### ABOUT THIS TASK
Your answer should be the lines of the data below that contain "Dazu".

INFORMATION PROVIDED Start Marker

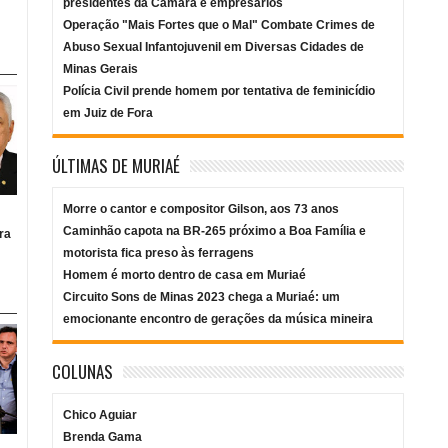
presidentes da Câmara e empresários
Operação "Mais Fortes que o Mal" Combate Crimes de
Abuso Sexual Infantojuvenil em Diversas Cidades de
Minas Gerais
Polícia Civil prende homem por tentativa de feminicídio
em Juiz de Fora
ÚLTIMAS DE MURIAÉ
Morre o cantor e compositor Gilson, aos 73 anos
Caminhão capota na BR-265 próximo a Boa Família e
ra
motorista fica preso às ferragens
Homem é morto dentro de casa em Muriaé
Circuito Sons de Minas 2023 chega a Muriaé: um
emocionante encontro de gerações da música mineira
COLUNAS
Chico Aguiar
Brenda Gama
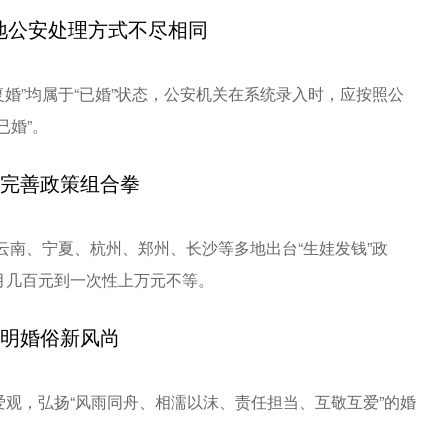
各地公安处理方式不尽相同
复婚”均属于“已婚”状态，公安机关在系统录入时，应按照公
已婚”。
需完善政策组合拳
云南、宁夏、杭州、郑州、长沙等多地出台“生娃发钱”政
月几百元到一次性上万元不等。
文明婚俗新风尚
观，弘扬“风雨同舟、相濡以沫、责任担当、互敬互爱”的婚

INFORMATION PROVIDED End Marker
INFORMATION PROVIDED Start Marker

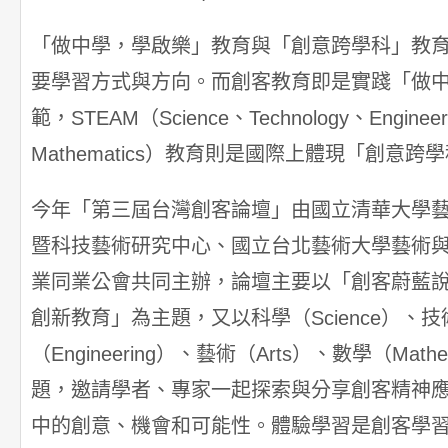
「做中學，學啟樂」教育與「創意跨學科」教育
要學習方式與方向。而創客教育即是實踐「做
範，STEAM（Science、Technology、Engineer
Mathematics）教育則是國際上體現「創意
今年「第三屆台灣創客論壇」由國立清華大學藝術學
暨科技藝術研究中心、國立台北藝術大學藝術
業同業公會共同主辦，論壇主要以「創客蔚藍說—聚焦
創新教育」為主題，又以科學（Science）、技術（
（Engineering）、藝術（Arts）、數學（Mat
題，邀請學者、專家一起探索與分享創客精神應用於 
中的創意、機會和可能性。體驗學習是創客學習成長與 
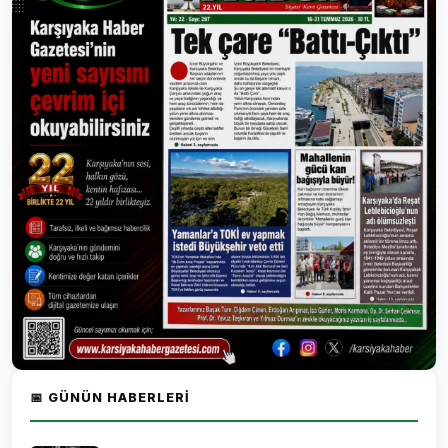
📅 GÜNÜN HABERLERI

INFORMATION PROVIDED End Marker
INFORMATION PROVIDED Start Marker

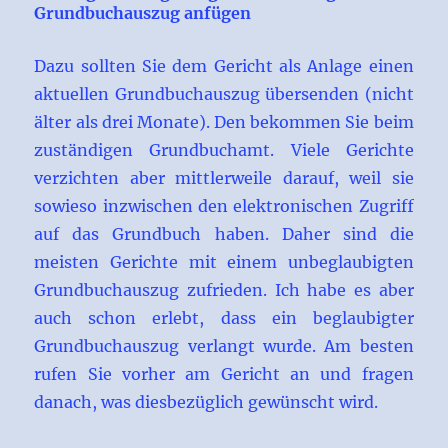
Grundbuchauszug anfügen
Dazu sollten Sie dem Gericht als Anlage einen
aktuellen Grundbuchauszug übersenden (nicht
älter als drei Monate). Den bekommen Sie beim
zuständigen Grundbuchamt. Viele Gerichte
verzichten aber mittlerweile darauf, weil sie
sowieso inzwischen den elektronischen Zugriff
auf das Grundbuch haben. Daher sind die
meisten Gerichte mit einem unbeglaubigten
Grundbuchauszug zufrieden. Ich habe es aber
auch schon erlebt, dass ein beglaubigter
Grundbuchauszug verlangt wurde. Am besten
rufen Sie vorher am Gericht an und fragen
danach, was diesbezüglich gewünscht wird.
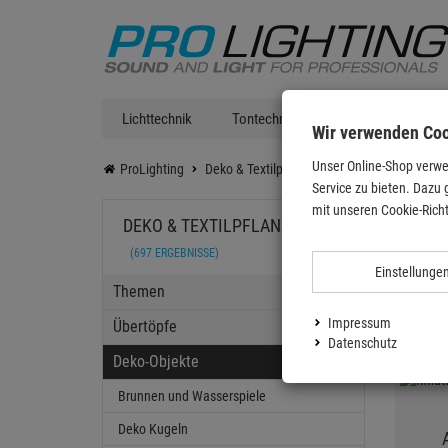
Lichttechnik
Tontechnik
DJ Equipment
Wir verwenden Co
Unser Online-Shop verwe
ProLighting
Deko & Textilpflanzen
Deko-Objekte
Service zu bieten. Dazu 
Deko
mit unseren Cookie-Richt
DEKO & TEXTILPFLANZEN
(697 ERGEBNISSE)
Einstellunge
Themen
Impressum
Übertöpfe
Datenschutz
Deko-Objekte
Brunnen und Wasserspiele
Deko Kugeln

INFORMATION PROVIDED End Marker

### RESULT FOR THIS EXERCISE
Dazu sollten Sie dem Gericht als Anlage einen
Service zu bieten. Dazu 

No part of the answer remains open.